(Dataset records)
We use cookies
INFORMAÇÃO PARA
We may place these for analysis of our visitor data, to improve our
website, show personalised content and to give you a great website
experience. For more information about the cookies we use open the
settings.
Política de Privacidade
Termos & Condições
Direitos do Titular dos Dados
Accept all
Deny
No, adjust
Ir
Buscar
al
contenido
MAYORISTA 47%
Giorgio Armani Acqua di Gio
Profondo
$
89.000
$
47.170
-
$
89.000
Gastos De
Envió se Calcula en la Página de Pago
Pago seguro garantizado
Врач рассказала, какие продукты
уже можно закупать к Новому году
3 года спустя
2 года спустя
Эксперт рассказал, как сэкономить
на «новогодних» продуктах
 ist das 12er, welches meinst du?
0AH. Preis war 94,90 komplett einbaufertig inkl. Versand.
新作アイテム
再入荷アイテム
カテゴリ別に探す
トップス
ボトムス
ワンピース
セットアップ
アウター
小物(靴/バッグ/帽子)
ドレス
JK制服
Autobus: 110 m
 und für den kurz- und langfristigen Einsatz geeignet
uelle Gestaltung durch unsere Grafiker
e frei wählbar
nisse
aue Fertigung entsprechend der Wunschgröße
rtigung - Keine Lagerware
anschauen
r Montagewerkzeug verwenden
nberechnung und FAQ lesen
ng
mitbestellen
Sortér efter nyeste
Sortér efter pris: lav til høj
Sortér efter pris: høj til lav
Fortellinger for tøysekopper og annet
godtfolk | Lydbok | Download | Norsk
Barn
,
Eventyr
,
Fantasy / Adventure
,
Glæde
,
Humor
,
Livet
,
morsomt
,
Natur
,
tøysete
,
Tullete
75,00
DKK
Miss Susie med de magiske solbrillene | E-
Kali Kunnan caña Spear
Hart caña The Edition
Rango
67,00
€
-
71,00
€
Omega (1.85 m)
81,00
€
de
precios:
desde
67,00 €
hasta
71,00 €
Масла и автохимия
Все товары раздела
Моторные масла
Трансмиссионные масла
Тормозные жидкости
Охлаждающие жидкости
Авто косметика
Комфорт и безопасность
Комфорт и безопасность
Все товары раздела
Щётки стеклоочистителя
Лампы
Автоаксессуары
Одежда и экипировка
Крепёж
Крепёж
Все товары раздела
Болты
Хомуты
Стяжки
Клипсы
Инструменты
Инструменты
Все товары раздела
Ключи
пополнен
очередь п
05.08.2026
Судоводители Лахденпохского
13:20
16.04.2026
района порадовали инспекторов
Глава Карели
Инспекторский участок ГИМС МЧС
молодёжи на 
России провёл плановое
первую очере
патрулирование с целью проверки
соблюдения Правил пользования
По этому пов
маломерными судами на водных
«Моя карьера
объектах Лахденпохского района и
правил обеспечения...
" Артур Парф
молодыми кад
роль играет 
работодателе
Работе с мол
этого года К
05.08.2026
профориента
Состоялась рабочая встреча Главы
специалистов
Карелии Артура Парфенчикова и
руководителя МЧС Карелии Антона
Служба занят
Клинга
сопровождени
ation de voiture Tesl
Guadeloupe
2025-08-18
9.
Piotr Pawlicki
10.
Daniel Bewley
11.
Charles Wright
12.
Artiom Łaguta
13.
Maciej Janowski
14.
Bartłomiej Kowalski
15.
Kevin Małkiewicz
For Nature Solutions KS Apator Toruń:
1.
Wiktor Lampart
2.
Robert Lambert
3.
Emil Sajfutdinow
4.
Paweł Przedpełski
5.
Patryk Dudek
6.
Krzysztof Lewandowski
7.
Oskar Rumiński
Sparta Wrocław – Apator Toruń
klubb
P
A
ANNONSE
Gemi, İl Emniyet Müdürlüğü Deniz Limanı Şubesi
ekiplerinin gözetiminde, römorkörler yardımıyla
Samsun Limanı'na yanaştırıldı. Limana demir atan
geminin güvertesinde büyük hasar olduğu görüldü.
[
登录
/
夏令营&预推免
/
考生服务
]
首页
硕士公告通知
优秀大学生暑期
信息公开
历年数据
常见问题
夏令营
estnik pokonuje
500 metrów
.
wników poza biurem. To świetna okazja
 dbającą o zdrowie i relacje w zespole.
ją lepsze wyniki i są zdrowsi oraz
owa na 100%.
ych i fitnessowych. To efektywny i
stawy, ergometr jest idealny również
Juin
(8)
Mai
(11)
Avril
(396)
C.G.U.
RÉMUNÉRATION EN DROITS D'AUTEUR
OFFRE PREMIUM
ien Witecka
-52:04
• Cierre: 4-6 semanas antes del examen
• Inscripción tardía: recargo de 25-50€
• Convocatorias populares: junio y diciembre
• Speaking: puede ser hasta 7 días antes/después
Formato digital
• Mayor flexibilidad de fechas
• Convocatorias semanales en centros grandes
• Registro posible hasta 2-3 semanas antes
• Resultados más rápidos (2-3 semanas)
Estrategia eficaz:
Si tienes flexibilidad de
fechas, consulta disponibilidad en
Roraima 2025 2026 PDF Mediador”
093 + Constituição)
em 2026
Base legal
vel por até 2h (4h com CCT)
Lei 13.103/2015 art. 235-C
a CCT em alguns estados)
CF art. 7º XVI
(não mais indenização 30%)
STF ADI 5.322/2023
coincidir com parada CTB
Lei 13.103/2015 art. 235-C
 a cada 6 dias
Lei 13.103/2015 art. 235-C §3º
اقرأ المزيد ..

_Prompt_
Print, please, the lines above from the very first through the one that holds "Pago seguro garantizado", both included, word for word and with nothing else.

_Your response_
We use cookies
INFORMAÇÃO PARA
We may place these for analysis of our visitor data, to improve our
website, show personalised content and to give you a great website
experience. For more information about the cookies we use open the
settings.
Política de Privacidade
Termos & Condições
Direitos do Titular dos Dados
Accept all
Deny
No, adjust
Ir
Buscar
al
contenido
MAYORISTA 47%
Giorgio Armani Acqua di Gio
Profondo
$
89.000
$
47.170
-
$
89.000
Gastos De
Envió se Calcula en la Página de Pago
Pago seguro garantizado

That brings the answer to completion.